4. **Load Grid Points**  
   - Reads centroid locations from the shapefile to extract point-based climate data.

5. **Data Extraction Process**
   - Loops over models, scenarios, and parameters.
   - Extracts data for each grid point in the shapefile.
   - Selects nearest latitude/longitude index in the NetCDF files.
   - Handles precipitation separately from other parameters.
   - Saves extracted data into SWAT input files.
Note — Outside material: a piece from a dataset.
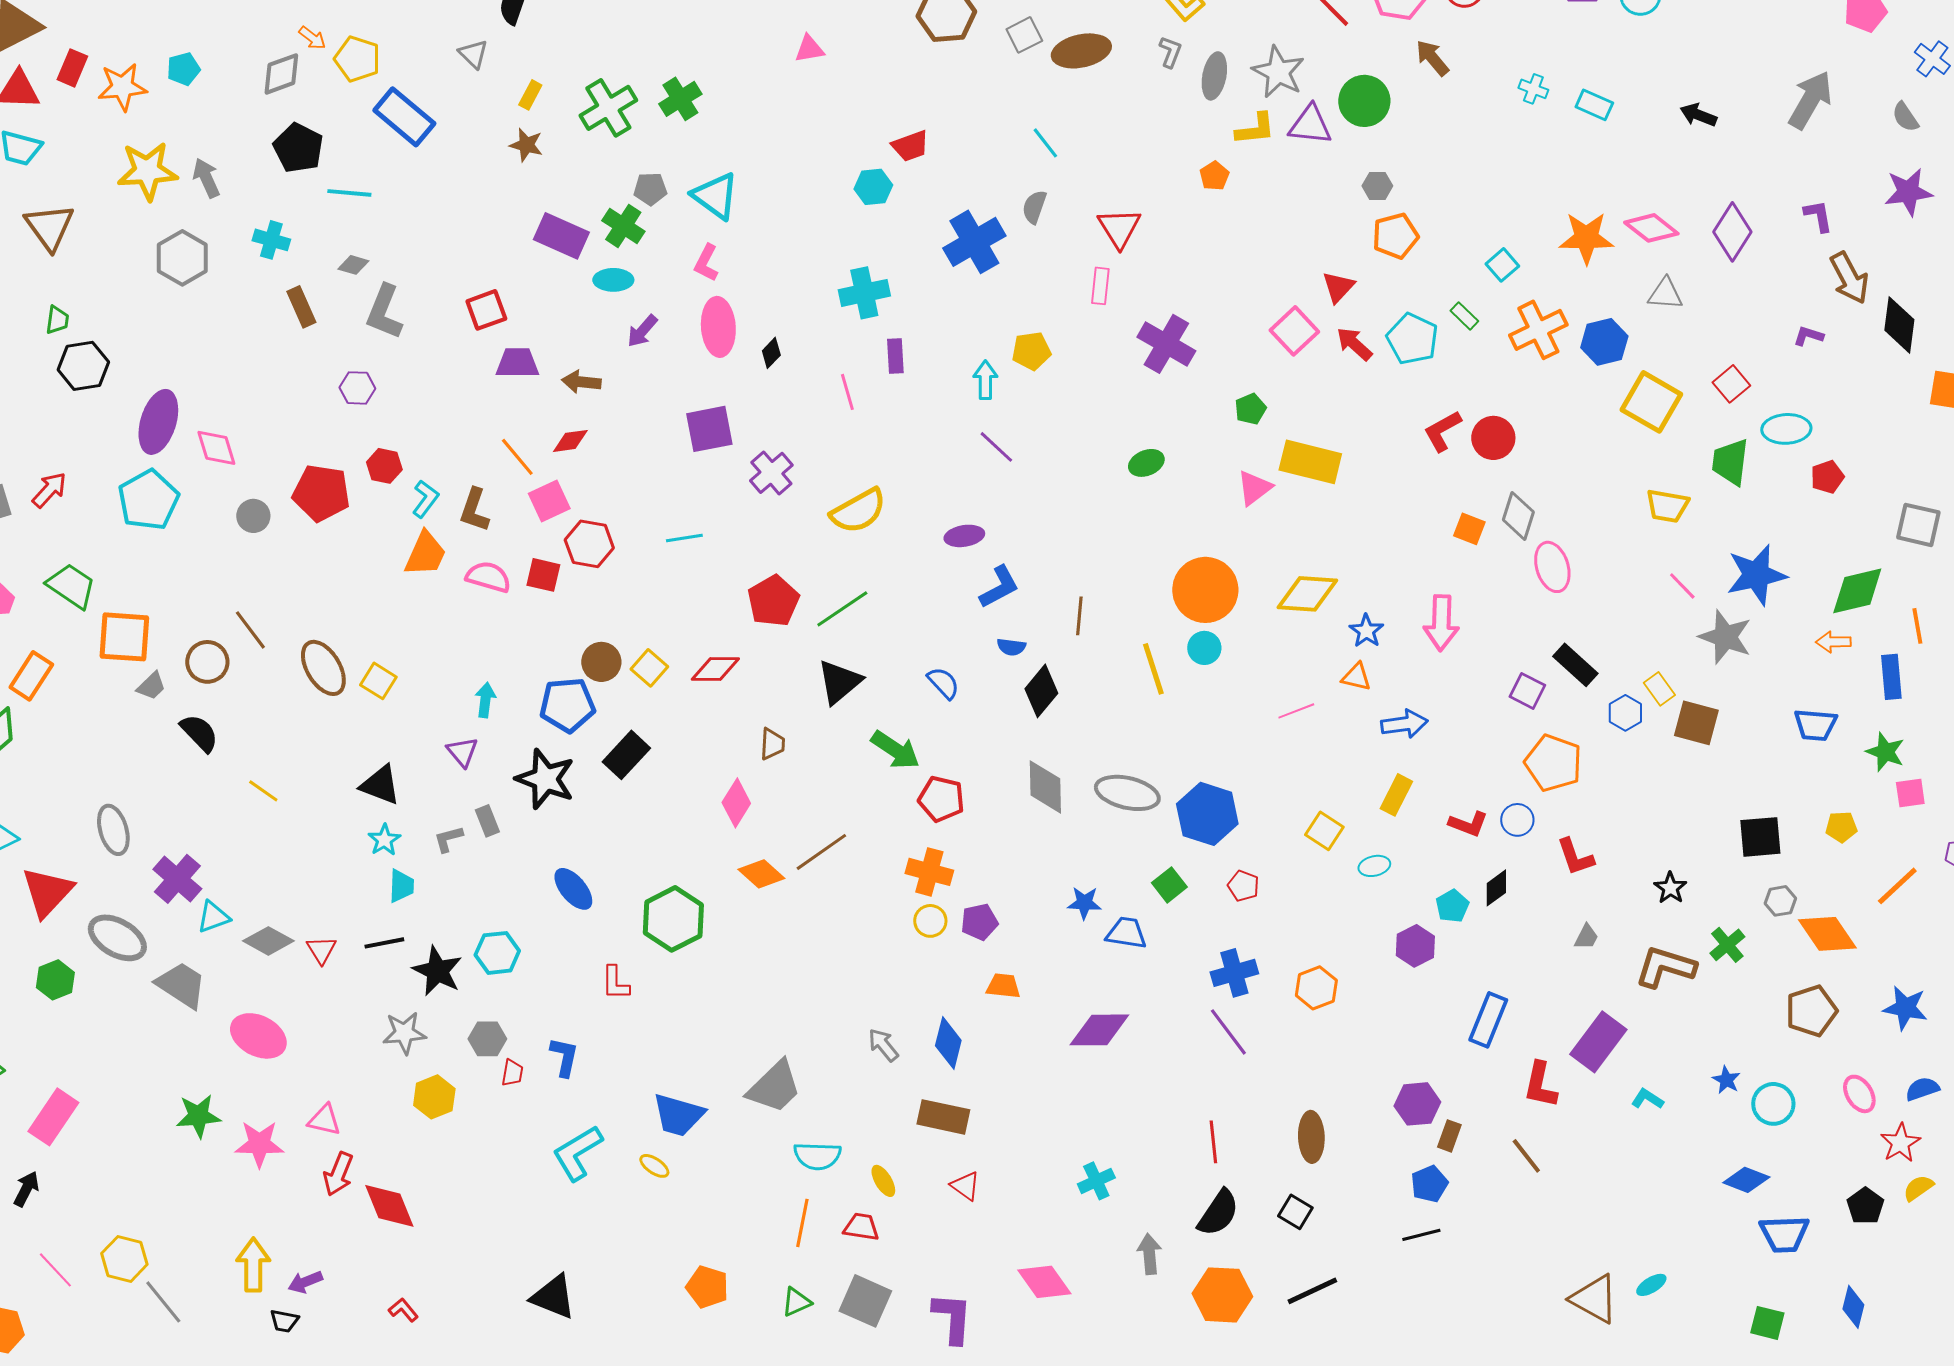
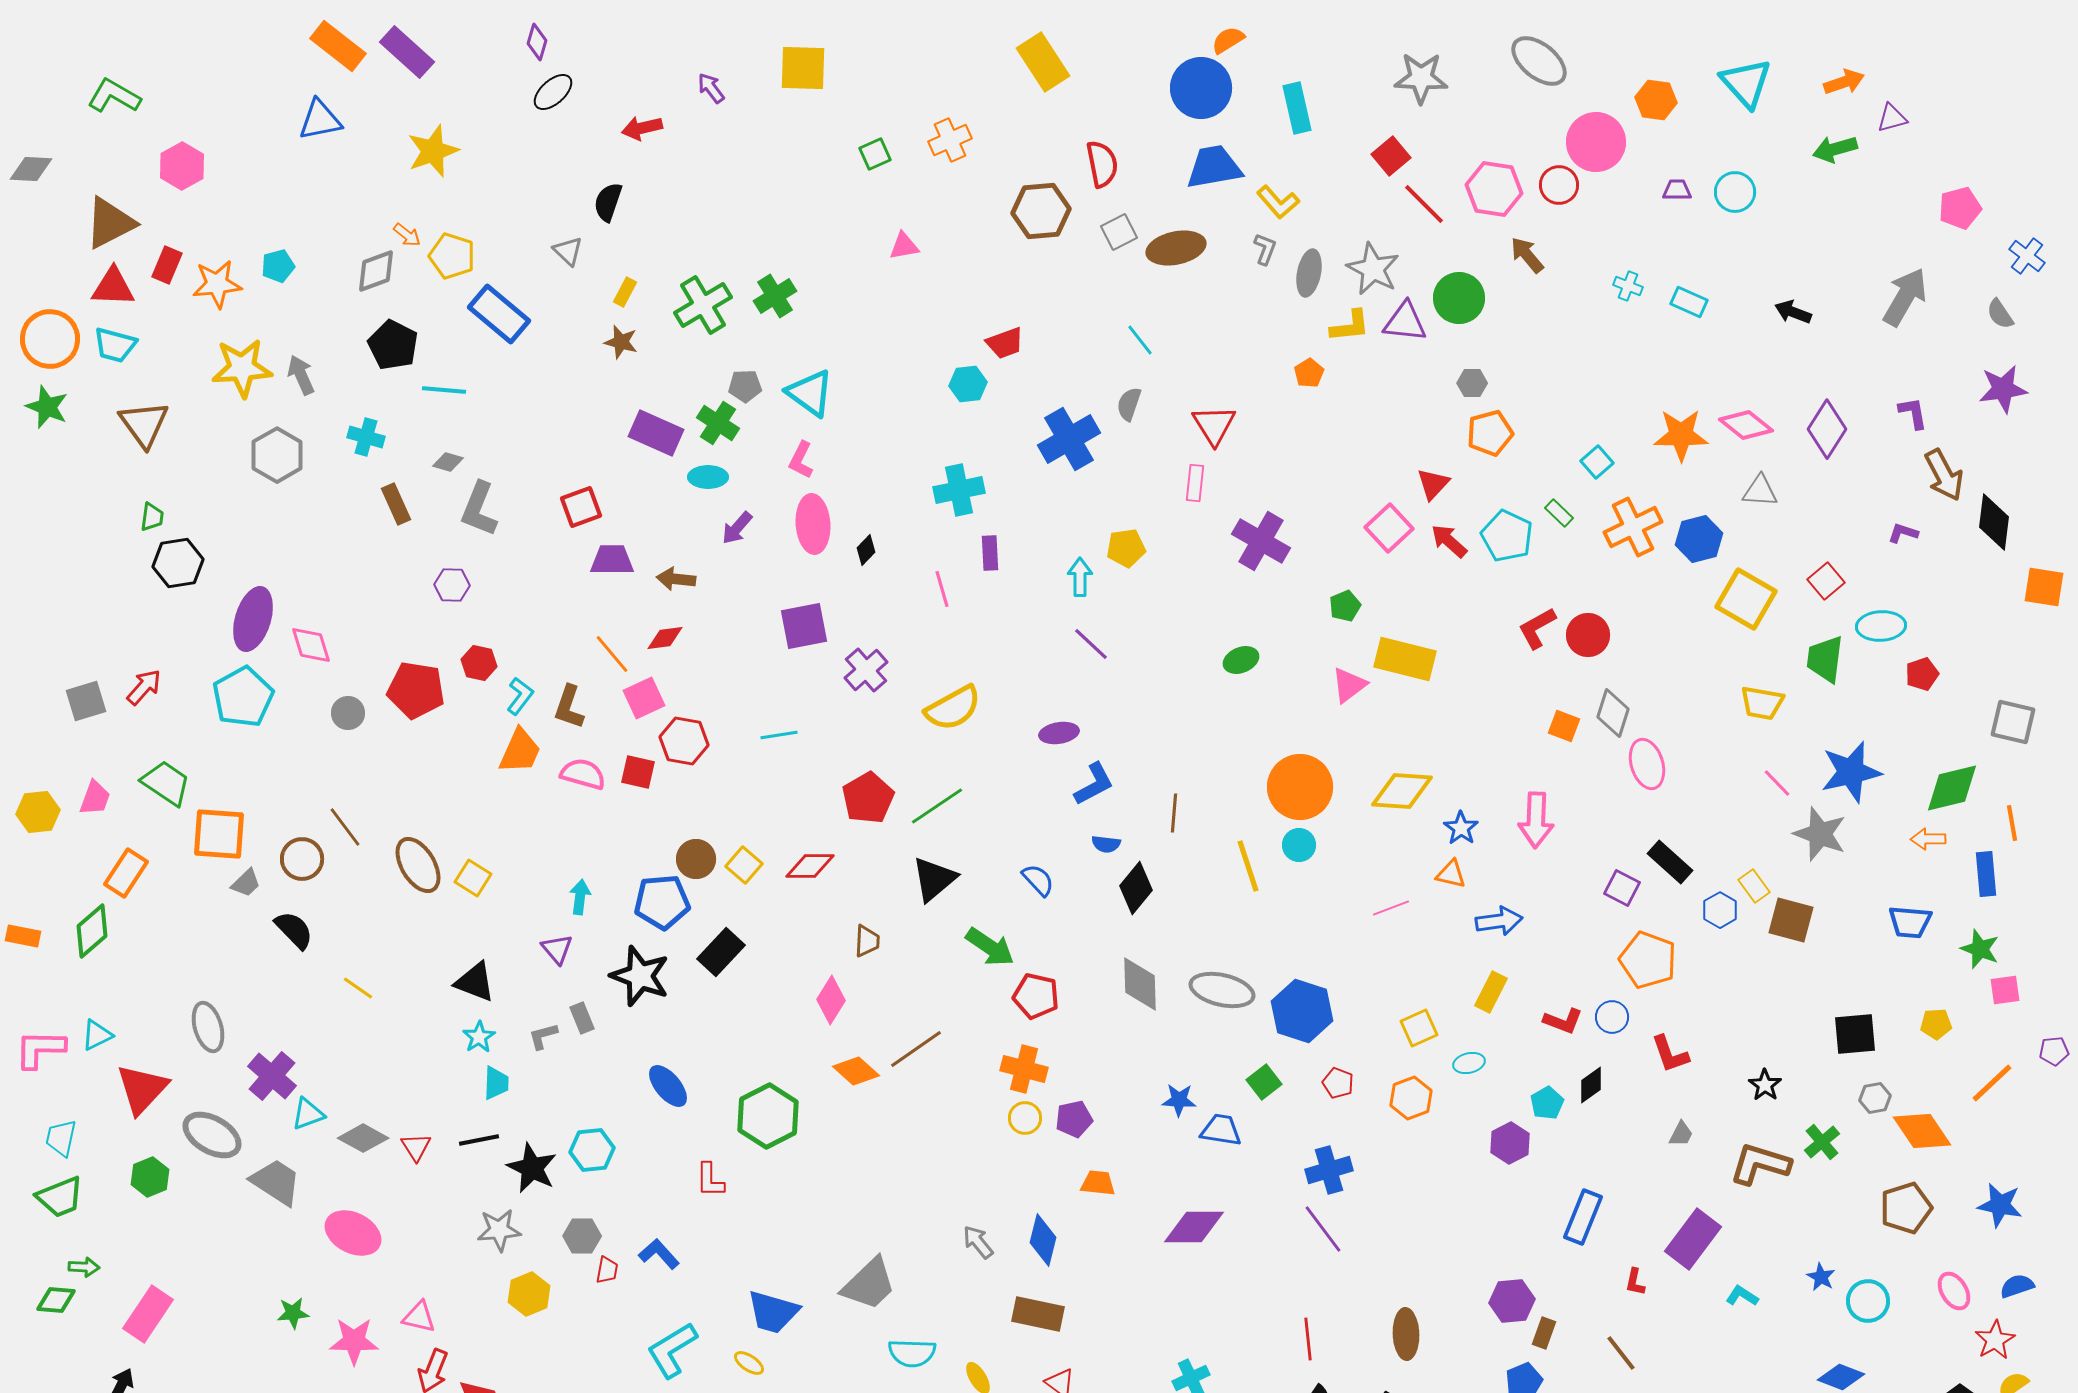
yellow square: (1324, 831) -> (1419, 1028), turned 33
orange hexagon: (1316, 988) -> (1411, 1098), moved
blue L-shape: (564, 1057) -> (659, 1254), turned -54
red L-shape: (1540, 1085) -> (1635, 1282), size x0.6
green star: (198, 1116) -> (293, 1313), size x0.7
6. **Save Metadata for SWAT**  
   - Generates SWAT-compatible metadata files such as `pcp.txt`, `tmp.txt`, etc.

## Instructions for Use:
- Ensure the climate datasets and shapefile are available in the specified directories.
- Update paths if necessary.
- Run the script to generate SWAT input files.

### Output:
- SWAT-ready text files containing daily climate data.
- Metadata files specifying location details.

**Final Message:**
_"SWAT data extraction completed."_  


In [None]:
import os
import glob
import xarray as xr
import pandas as pd
import geopandas as gpd

# -------------------------------------------------------------------
# 1. Define your directories
# -------------------------------------------------------------------
bias_corrected_root = r"D:\Hesham\WhiteNile\CMIP6-BiasCorrection-SWAT\workingfolder\bias_corrected"
standardized_root   = r"D:\Hesham\WhiteNile\CMIP6-BiasCorrection-SWAT\workingfolder\converted_data"
grid_shapefile_path = r"D:\Hesham\WhiteNile\CMIP6-BiasCorrection-SWAT\workingfolder\stations_shapefile\Centroid.shp"  # Add your stations shapefile
output_root_folder  = r"D:\Hesham\WhiteNile\CMIP6-BiasCorrection-SWAT\workingfolder\SWAT_INPUT"   
os.makedirs(output_root_folder, exist_ok=True)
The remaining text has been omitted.